»»

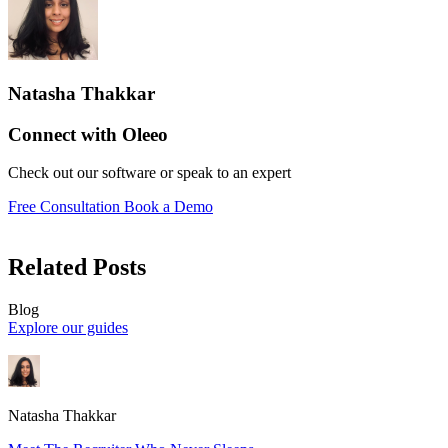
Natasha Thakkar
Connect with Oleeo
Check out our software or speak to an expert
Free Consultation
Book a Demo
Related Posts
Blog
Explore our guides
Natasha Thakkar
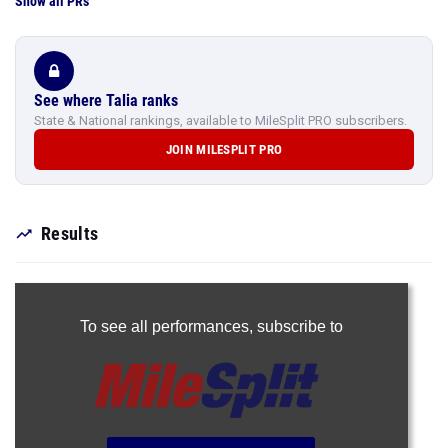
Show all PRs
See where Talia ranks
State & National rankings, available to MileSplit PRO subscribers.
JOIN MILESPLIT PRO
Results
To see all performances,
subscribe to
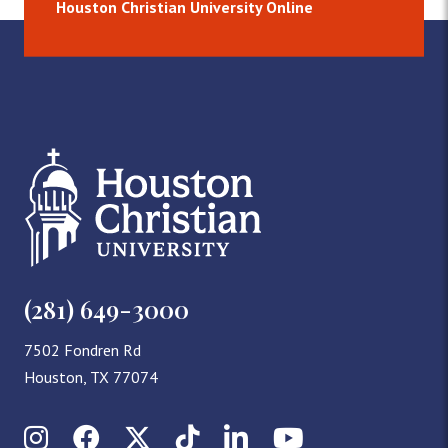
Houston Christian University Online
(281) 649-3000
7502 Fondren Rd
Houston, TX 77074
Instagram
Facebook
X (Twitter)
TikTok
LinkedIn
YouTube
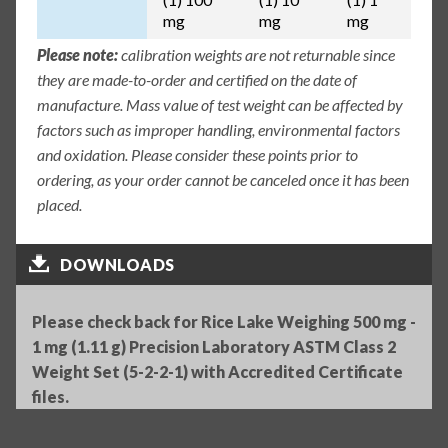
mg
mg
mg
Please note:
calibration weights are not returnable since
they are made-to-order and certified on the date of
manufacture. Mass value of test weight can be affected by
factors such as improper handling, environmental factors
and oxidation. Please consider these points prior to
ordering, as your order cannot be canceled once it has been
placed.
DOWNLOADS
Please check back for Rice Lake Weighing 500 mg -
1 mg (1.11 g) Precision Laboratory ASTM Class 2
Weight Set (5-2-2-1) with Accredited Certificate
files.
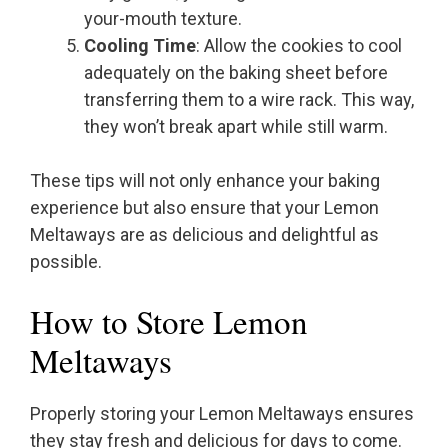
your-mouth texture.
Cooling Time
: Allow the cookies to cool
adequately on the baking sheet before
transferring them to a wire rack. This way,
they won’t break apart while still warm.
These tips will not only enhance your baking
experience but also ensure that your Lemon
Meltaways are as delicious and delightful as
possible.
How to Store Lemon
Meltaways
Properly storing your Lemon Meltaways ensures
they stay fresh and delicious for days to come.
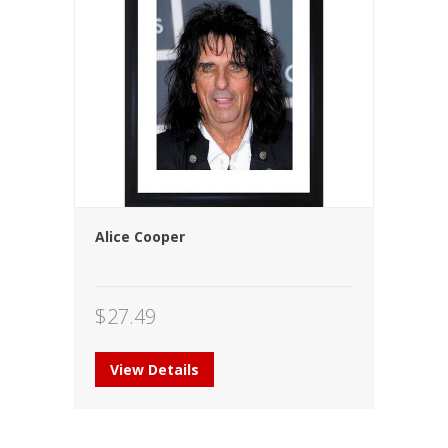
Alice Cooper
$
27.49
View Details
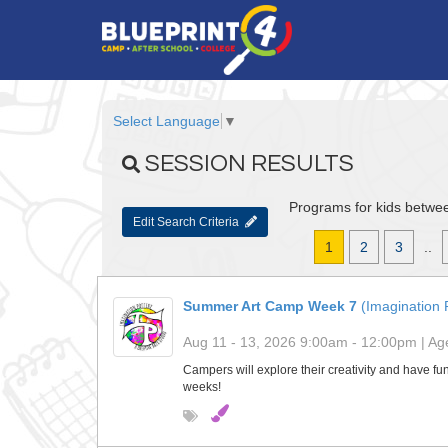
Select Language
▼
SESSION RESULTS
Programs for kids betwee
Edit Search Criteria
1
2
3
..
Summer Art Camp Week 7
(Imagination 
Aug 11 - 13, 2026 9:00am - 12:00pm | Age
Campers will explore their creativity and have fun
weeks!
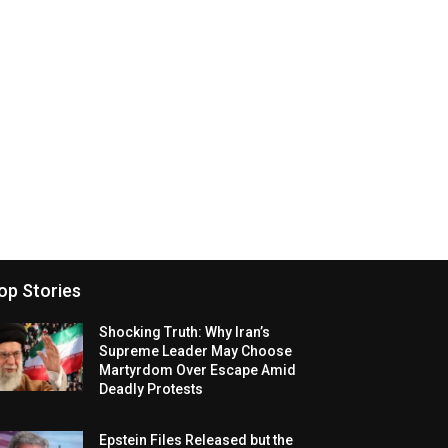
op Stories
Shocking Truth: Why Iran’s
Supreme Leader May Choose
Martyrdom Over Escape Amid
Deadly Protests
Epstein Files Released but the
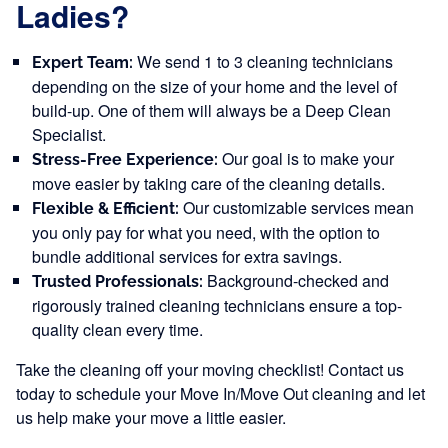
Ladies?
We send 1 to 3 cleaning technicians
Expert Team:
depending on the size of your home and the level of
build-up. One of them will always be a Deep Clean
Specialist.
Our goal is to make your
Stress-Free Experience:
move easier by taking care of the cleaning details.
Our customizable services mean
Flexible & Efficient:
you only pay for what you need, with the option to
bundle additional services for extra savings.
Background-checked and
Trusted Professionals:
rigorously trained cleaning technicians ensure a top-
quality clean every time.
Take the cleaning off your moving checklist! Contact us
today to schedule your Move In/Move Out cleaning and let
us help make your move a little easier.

««

__Exercise instructions__. If a line in the data above holds the string "delicious", copy it.

__Your response__.
Meltaways are as delicious and delightful as
they stay fresh and delicious for days to come.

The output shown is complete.